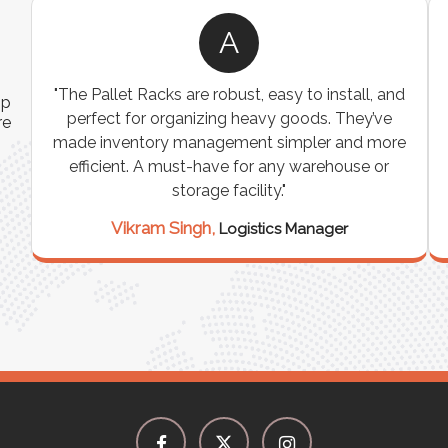
A
ns
"The Pallet Racks are robust, easy to install, and
ip
es
perfect for organizing heavy goods. They’ve
re
e
made inventory management simpler and more
t
efficient. A must-have for any warehouse or
storage facility."
Vikram Singh,
Logistics Manager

▶ _WHAT IS BEING ASKED_
Copy all the records word for word and keep the pictures out.

▶ _EXERCISE RESULT_
A
ns
"The Pallet Racks are robust, easy to install, and
ip
es
perfect for organizing heavy goods. They’ve
re
e
made inventory management simpler and more
t
efficient. A must-have for any warehouse or
storage facility."
Vikram Singh,
Logistics Manager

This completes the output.